Before we go on, listen to this perfect example:
How Do Chords Work Anyway?
Remember how you practiced scales in your piano class & played them during exams? I thought playing scales was a waste of time till I finished my grades in music examinations. Now let’s take the most basic scale, C major:
Chords are built up from scales and are typically 3 or more notes played together as a harmony. (too confusing? I hope not)
There are two types of chords I want to go through today.
The Major Chord
A major chord sounds happy and joyful. When it comes to happy songs, you’ll find that composers usually utilize more major chords. The major chord’s formula is, (1 3 5). When we say 1,3 & 5 it means we take the 1st, 3rd & 5th note from a scale and together they form a major chord!

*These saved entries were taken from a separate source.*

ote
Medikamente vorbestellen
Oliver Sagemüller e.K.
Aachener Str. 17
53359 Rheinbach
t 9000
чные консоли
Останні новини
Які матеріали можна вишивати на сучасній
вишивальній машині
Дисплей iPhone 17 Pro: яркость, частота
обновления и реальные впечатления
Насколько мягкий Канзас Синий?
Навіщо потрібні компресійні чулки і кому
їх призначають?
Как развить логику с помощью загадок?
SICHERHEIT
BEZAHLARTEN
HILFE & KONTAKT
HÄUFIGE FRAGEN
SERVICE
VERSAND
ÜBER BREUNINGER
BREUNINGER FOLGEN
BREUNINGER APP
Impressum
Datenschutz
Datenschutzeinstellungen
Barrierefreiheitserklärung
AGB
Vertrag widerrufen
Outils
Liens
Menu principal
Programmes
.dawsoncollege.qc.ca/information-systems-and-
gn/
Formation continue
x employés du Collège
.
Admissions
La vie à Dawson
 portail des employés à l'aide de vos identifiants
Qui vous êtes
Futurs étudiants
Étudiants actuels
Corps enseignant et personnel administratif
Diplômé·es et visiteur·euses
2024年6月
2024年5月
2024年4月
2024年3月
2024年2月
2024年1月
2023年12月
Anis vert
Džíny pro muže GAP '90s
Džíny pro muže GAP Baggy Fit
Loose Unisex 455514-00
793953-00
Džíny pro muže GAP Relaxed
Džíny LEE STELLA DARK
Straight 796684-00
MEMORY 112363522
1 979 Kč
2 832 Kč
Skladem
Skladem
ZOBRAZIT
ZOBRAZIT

Therefore, a C major chord is basically the 1st, 3rd, and 5th notes of the C major scale
A C-major chord consists of three notes, which is C E G. Play three of them on your piano or keyboard and hear how it sounds.
The Minor Chord
The minor chord sounds negative and dull. Minor chords are used to express sadness and loneliness in music.
The chord formula for a minor chord is very much near the major chord, however, the 3rd note is flatted. The formula for a minor chord is simply 1, 3b & 5.
Change only the 3rd note to get a minor chord
So, a C minor chord is simply C Eb G
Then we have chord progressions.
Chord progressions are basically a group of chords put together.
Now, if you watched the video above, the band, Axis of Awesome played several songs with four-chord progressions in roman numerals written as I – V – vi – IV. We can play a chord progression in different keys.
Let’s take C major again, as our key. Now with the chord progression of I – V – vi – IV, form chords out from the scale.
- I of the C scale is C. Form a major chord from that and you’ll get C E G.
- Next, V from the C scale is G. Form a major chord from that and you’ll get G B D
- vi from C scale is A. Notice that the roman numeral is small, telling you it should be a minor chord. Therefore, a minor chord from that is A C E
- IV from C scale is F. Form a major chord from that and you’ll get F A C
So in short, here are the chords formed with the chord progression played on a C key.
- I = C major chord
- V = G major chord
- vi = A minor chord
- IV = F major chord
(remember you can play progressions in any key, so we’re not constricted to only playing in the C key. Try different keys such as the G key!)
Listen to a chord progression example.
Piano with some simple pads & rhythm
What we’ve gone through today is something fairly simple and I didn’t even explain key signatures and how we go about sharps and flats in music.
However, if you’re a beginner in music, try playing these four chords first and listen carefully to how chords work together in a progression. That said, we have thousands of chords and also progressions in the world though not necessary for you to learn every single one of them. Learn these four chords first!
I hope this short tutorial helped you. Play the progression, record it or even produce a piece with it!